When skipping meals increases the waste
Category : News
by Michael Shields, General Manager FareShare North East
On Sunday 28th September, 50 or so people attended the FareShare Banquet at the award-winning Blackfriars Restaurant in Newcastle. Hosted by Blackfriars MD Andy Hook, the event raised £1,000 for the project and helped us increase awareness of food waste and food poverty. The banquet was prepared, cooked and served by clients of Changing Lives and their involvement enabled them to gain new skills and benefit from the experience of working in a restaurant setting. The clients made a huge contribution on the day, really enjoyed it, did it with a big smile and walked out of the door having enhanced their CVs. The win-wins continued as the food used on the day was provided by FareShare North East and originated from food companies that classified it as surplus… or in other words if it wasn’t for FareShare’s intervention it would have ended up in a rubbish skip.
FareShare does this day in day out and redirects surplus food before it goes anywhere near a waste disposal site…. food that has not passed it expiry and is perfectly safe and good to eat. We are not talking about Mrs Jones at 3 Acacia Gardens throwing out half a loaf of bread here ‘n there, rather a Mr Kipling wasting several pallets of apple pies…. commercial food waste.
It’s not surprising that food waste is an emotive issue as the UK Food Industry wastes 3 Million Tonnes of product each year. Or, to put it another way, enough to fill Wembley Stadium twice over. Whether the reason is incorrect forecasting, promotional lines, short coded product or cosmetically damaged packaging the fact is that ‘no good food should be wasted’ – and this is what FareShare seeks to do… to take an environmental problem of food waste and turn it into a social solution – fighting food poverty.
In the North East Region, FareShare redistributes approximately 20 Tonnes per month to 80 Community Projects that support vulnerable people. The projects supplied benefit from cost savings on their food bill and can plough that saving into other services and maintain or extend their food provision to their clients. More win-wins and all good stuff – but the scope for growth is enormous – as is the demand.
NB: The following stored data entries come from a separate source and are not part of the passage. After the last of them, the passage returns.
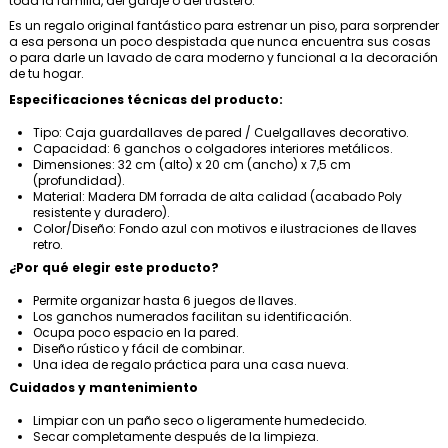
toda la familia, del garaje o del trastero.
Es un regalo original fantástico para estrenar un piso, para sorprender
a esa persona un poco despistada que nunca encuentra sus cosas
o para darle un lavado de cara moderno y funcional a la decoración
de tu hogar.
Especificaciones técnicas del producto:
Tipo: Caja guardallaves de pared / Cuelgallaves decorativo.
Capacidad: 6 ganchos o colgadores interiores metálicos.
Dimensiones: 32 cm (alto) x 20 cm (ancho) x 7,5 cm
(profundidad).
Material: Madera DM forrada de alta calidad (acabado Poly
resistente y duradero).
Color/Diseño: Fondo azul con motivos e ilustraciones de llaves
retro.
¿Por qué elegir este producto?
Permite organizar hasta 6 juegos de llaves.
Los ganchos numerados facilitan su identificación.
Ocupa poco espacio en la pared.
Diseño rústico y fácil de combinar.
Una idea de regalo práctica para una casa nueva.
Cuidados y mantenimiento
Limpiar con un paño seco o ligeramente humedecido.
Secar completamente después de la limpieza.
There are pockets of this country where 1 in 10 people have faced food poverty… where they have relied on family or friends for food, visited a food bank or worst of all – gone without. This at a time when the vast majority of commercial surplus food is still sent to landfill. So, imagine the difference only another 20 Tonnes of food per month could make… more cost savings to community projects, more disadvantaged mouths fed and reduced CO2 emissions as the food ends up on a plate rather than in a skip.